Data supplied below:

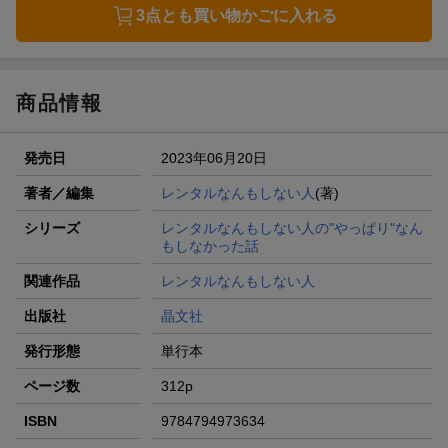
3点とも買い物かごに入れる
商品情報
発売日
2023年06月20日
著者／編集
レンタルなんもしない人
(著)
シリーズ
レンタルなんもしない人の"やっぱり"なん
もしなかった話
関連作品
レンタルなんもしない人
出版社
晶文社
発行形態
単行本
ページ数
312p
ISBN
9784794973634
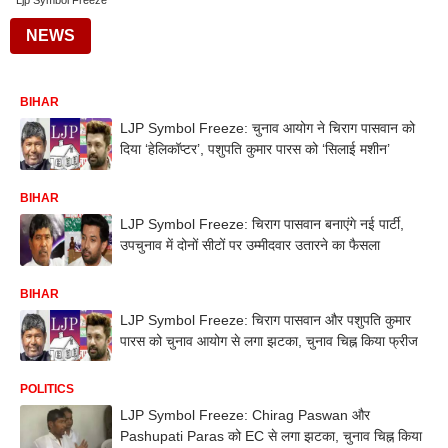
Ljp Symbol Freeze
NEWS
BIHAR
LJP Symbol Freeze: चुनाव आयोग ने चिराग पासवान को
दिया ‘हेलिकॉप्टर’, पशुपति कुमार पारस को ‘सिलाई मशीन’
BIHAR
LJP Symbol Freeze: चिराग पासवान बनाएंगे नई पार्टी,
उपचुनाव में दोनों सीटों पर उम्मीदवार उतारने का फैसला
BIHAR
LJP Symbol Freeze: चिराग पासवान और पशुपति कुमार
पारस को चुनाव आयोग से लगा झटका, चुनाव चिह्न किया फ्रीज
POLITICS
LJP Symbol Freeze: Chirag Paswan और
Pashupati Paras को EC से लगा झटका, चुनाव चिह्न किया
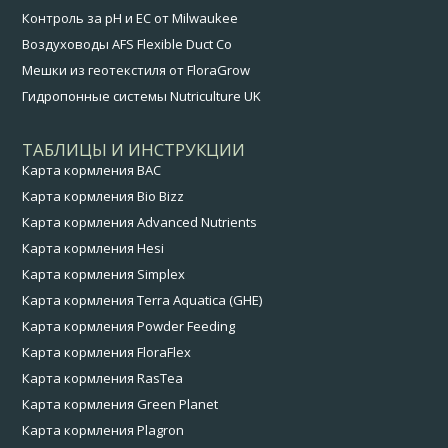
Контроль за pH и EC от Milwaukee
Воздуховоды AFS Flexible Duct Co
Мешки из геотекстиля от FloraGrow
Гидропонные системы Nutriculture UK
ТАБЛИЦЫ И ИНСТРУКЦИИ
Карта кормления BAC
Карта кормления Bio Bizz
Карта кормления Advanced Nutrients
Карта кормления Hesi
Карта кормления Simplex
Карта кормления Terra Aquatica (GHE)
Карта кормления Powder Feeding
Карта кормления FloraFlex
Карта кормления RasTea
Карта кормления Green Planet
Карта кормления Plagron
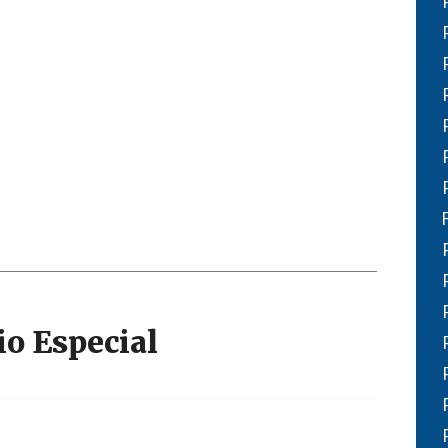
Narzole
San Lorenzo di Fossano
Susa
io Especial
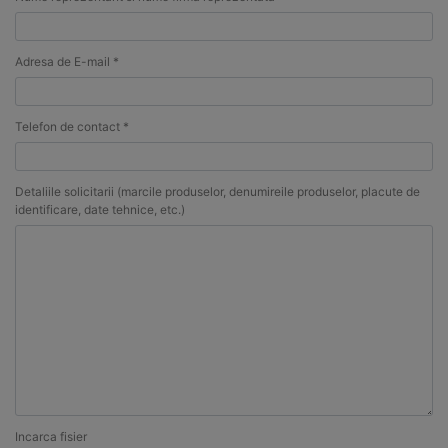
Adresa de E-mail *
Telefon de contact *
Detaliile solicitarii (marcile produselor, denumireile produselor, placute de
identificare, date tehnice, etc.)
Incarca fisier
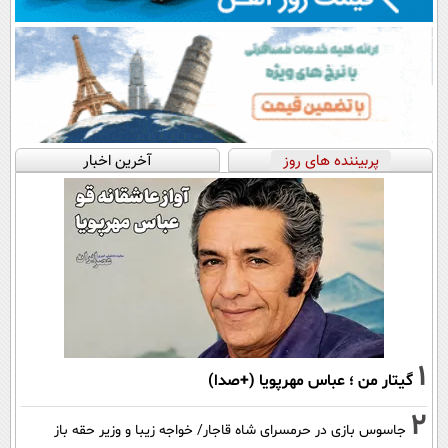
پربیننده های روز
آخرین اخبار
1
گیتار من ؛ عباس مهرپویا (+صدا)
2
جاسوس بازی در حرمسرای شاه قاجار/ خواجه زیبا و وزیر حقه باز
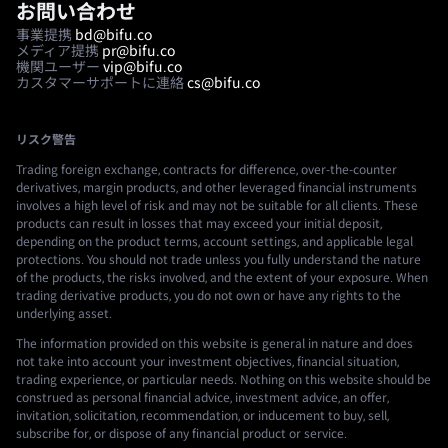
お問い合わせ
事業提携
bd@bifu.co
メディア提携
pr@bifu.co
機関ユーザー
vip@bifu.co
カスタマーサポートに連絡
cs@bifu.co
リスク警告
Trading foreign exchange, contracts for difference, over-the-counter
derivatives, margin products, and other leveraged financial instruments
involves a high level of risk and may not be suitable for all clients. These
products can result in losses that may exceed your initial deposit,
depending on the product terms, account settings, and applicable legal
protections. You should not trade unless you fully understand the nature
of the products, the risks involved, and the extent of your exposure. When
trading derivative products, you do not own or have any rights to the
underlying asset.
The information provided on this website is general in nature and does
not take into account your investment objectives, financial situation,
trading experience, or particular needs. Nothing on this website should be
construed as personal financial advice, investment advice, an offer,
invitation, solicitation, recommendation, or inducement to buy, sell,
subscribe for, or dispose of any financial product or service.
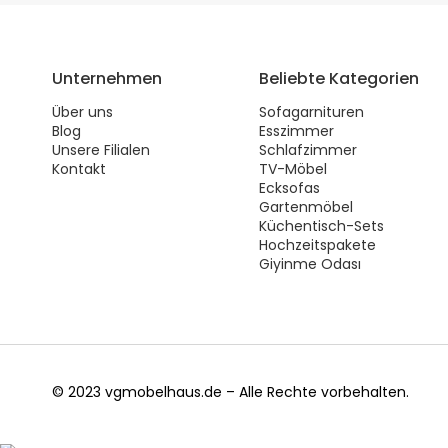
Unternehmen
Beliebte Kategorien
Über uns
Sofagarnituren
Blog
Esszimmer
Unsere Filialen
Schlafzimmer
Kontakt
TV-Möbel
Ecksofas
Gartenmöbel
Küchentisch-Sets
Hochzeitspakete
Giyinme Odası
© 2023 vgmobelhaus.de – Alle Rechte vorbehalten.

End of Data supplied.

▸ **Work required**
Repeat the records word for word and drop any pictures.

▸ **Reply**
3点とも買い物かごに入れる
商品情報
発売日
2023年06月20日
著者／編集
レンタルなんもしない人
(著)
シリーズ
レンタルなんもしない人の"やっぱり"なん
もしなかった話
関連作品
レンタルなんもしない人
出版社
晶文社
発行形態
単行本
ページ数
312p
ISBN
9784794973634
Ljp Symbol Freeze
NEWS
BIHAR
LJP Symbol Freeze: चुनाव आयोग ने चिराग पासवान को
दिया ‘हेलिकॉप्टर’, पशुपति कुमार पारस को ‘सिलाई मशीन’
BIHAR
LJP Symbol Freeze: चिराग पासवान बनाएंगे नई पार्टी,
उपचुनाव में दोनों सीटों पर उम्मीदवार उतारने का फैसला
BIHAR
LJP Symbol Freeze: चिराग पासवान और पशुपति कुमार
पारस को चुनाव आयोग से लगा झटका, चुनाव चिह्न किया फ्रीज
POLITICS
LJP Symbol Freeze: Chirag Paswan और
Pashupati Paras को EC से लगा झटका, चुनाव चिह्न किया
Контроль за pH и EC от Milwaukee
Воздуховоды AFS Flexible Duct Co
Мешки из геотекстиля от FloraGrow
Гидропонные системы Nutriculture UK
ТАБЛИЦЫ И ИНСТРУКЦИИ
Карта кормления BAC
Карта кормления Bio Bizz
Карта кормления Advanced Nutrients
Карта кормления Hesi
Карта кормления Simplex
Карта кормления Terra Aquatica (GHE)
Карта кормления Powder Feeding
Карта кормления FloraFlex
Карта кормления RasTea
Карта кормления Green Planet
Карта кормления Plagron
Narzole
San Lorenzo di Fossano
Susa
io Especial
Adresa de E-mail *
Telefon de contact *
Detaliile solicitarii (marcile produselor, denumireile produselor, placute de
identificare, date tehnice, etc.)
Incarca fisier
پربیننده های روز
آخرین اخبار
1
گیتار من ؛ عباس مهرپویا (+صدا)
2
جاسوس بازی در حرمسرای شاه قاجار/ خواجه زیبا و وزیر حقه باز
お問い合わせ
事業提携
bd@bifu.co
メディア提携
pr@bifu.co
機関ユーザー
vip@bifu.co
カスタマーサポートに連絡
cs@bifu.co
リスク警告
Trading foreign exchange, contracts for difference, over-the-counter
derivatives, margin products, and other leveraged financial instruments
involves a high level of risk and may not be suitable for all clients. These
products can result in losses that may exceed your initial deposit,
depending on the product terms, account settings, and applicable legal
protections. You should not trade unless you fully understand the nature
of the products, the risks involved, and the extent of your exposure. When
trading derivative products, you do not own or have any rights to the
underlying asset.
The information provided on this website is general in nature and does
not take into account your investment objectives, financial situation,
trading experience, or particular needs. Nothing on this website should be
construed as personal financial advice, investment advice, an offer,
invitation, solicitation, recommendation, or inducement to buy, sell,
subscribe for, or dispose of any financial product or service.
Unternehmen
Beliebte Kategorien
Über uns
Sofagarnituren
Blog
Esszimmer
Unsere Filialen
Schlafzimmer
Kontakt
TV-Möbel
Ecksofas
Gartenmöbel
Küchentisch-Sets
Hochzeitspakete
Giyinme Odası
© 2023 vgmobelhaus.de – Alle Rechte vorbehalten.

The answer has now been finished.